Alverno Presents & Lynden Sculpture Garden present Trisha Brown Dance Company The Early Works/Conversations with Sculptures
Sunday, July 27, 2014, 12:30 PM and 3:30 PM. Lynden Sculpture Garden (2145 West Brown Deer Road, Milwaukee, WI 53217). Single Ticket Price $35
Summer dance returns to Lynden Sculpture Garden. Alverno Presents and Lynden Sculpture Garden welcome the great post-modern choreographer Trisha Brown and her acclaimed company performing her seminal Early Works. Only a few times in a generation does an artist make something so genuinely new that it forever changes the rules of the game. From the late 1960s on, Trisha Brown smashed the molds to forge a new language for dance — spherical, snaking, elusive, more subtle than any before it. The dance world’s shift into postmodernism was accompanied by a similar revolution in visual art. The Lynden Sculpture Garden is one of the outstanding collections of sculpture from this transformative period. Alverno Presents and Lynden present this once-in-a-lifetime chance to see the Trisha Brown Dance Company perform these great early works next to masterpieces of epic modern and post-modern sculpture.

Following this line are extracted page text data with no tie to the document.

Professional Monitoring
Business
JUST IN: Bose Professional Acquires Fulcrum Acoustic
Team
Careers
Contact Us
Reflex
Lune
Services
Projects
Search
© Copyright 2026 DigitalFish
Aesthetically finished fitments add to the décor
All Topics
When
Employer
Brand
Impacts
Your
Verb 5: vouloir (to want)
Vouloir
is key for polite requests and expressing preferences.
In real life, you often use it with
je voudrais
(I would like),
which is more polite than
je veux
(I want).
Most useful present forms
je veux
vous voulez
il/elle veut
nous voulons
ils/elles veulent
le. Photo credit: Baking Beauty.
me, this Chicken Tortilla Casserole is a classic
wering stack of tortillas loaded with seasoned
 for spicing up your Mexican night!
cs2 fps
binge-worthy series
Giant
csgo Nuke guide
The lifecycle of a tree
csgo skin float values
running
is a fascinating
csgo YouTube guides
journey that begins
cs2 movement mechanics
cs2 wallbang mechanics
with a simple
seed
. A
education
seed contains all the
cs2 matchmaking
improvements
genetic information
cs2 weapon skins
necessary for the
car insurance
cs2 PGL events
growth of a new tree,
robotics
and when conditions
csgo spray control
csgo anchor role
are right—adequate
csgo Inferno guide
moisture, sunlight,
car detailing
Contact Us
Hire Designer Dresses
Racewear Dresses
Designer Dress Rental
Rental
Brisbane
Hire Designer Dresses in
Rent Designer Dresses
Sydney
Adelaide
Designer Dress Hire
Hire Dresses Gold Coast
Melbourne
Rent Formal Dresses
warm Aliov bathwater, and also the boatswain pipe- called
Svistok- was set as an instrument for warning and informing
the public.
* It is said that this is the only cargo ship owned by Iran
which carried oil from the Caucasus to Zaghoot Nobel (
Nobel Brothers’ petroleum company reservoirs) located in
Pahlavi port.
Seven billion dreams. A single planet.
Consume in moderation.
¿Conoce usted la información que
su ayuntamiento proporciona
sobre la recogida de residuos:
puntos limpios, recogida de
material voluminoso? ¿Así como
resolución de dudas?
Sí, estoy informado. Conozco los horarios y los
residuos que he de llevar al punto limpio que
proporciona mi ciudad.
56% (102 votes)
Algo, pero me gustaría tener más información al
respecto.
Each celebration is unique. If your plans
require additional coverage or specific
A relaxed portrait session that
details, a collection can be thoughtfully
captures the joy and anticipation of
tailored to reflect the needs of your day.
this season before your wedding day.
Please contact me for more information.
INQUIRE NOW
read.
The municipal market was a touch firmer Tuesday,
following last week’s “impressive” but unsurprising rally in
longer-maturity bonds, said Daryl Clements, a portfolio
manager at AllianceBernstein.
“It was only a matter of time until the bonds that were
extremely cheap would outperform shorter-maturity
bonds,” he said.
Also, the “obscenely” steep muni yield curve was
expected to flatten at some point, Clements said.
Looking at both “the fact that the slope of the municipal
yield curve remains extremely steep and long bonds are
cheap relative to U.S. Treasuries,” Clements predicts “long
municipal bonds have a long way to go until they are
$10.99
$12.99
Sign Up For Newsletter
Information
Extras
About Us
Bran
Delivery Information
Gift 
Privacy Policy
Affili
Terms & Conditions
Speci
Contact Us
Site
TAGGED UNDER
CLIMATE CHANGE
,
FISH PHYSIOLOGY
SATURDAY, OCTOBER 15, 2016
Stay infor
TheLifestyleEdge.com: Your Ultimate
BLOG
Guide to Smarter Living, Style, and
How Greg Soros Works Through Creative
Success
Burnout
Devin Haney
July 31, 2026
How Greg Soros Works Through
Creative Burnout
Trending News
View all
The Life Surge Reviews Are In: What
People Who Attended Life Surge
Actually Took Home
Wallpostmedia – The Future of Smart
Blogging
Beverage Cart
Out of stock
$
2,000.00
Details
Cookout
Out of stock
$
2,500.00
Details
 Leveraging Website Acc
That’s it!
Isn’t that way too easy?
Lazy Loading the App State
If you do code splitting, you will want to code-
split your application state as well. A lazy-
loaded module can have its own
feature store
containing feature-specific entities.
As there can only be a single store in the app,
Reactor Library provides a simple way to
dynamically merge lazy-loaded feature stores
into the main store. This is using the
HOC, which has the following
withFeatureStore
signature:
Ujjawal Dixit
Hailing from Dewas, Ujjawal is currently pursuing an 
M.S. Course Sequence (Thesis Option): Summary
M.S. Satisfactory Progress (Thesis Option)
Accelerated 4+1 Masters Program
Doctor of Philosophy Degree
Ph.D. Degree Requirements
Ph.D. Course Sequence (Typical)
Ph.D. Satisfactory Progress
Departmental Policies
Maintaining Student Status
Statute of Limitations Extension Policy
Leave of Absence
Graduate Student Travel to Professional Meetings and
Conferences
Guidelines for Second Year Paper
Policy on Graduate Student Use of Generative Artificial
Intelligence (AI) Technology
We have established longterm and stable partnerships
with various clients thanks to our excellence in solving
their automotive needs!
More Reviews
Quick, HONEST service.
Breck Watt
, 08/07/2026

Single tickets are $35. Season subscriptions are still available at a discount off single ticket prices when purchasing four (or more) events. Tickets may be purchased through the Alverno Presents Box Office at 414-382-6044 or on-line at http://alvernopresents.alverno.edu
Trisha Brown reached massive public acclaim through the site specific works she made in Lower Manhattan from the late 1960s through the mid-1970s. Works such as Accumulation (1971), Spanish Dance (1973), Leaning Duets (1970), Sticks (1973) and Spiral (1974) are each short in duration (as long as 7 minutes, as short as a minute-and-a-half) but carry major impact. Several of these early works will be performed at specific locations at Lynden, in “conversation” with the sculptures made in the same period: Mark di Suvero‘s Lover (1971-73), Forrest Myers‘s Quartet (1967/2013), Linda Howard‘s Sky Fence (1976), and Tony Smith‘s The Wandering Rocks (1967-69). By leading the audience across the grounds, the Company will bring the permanent (though not unchanged) sculpture and ephemeral dance back into dialogue–dance by dance, sculpture by sculpture–nearly half a century after they were created. The entire performance will last approximately 70 minutes and will be limited to 120 people per showing (the first at 12:30 p.m., the second at 3:30 p.m.).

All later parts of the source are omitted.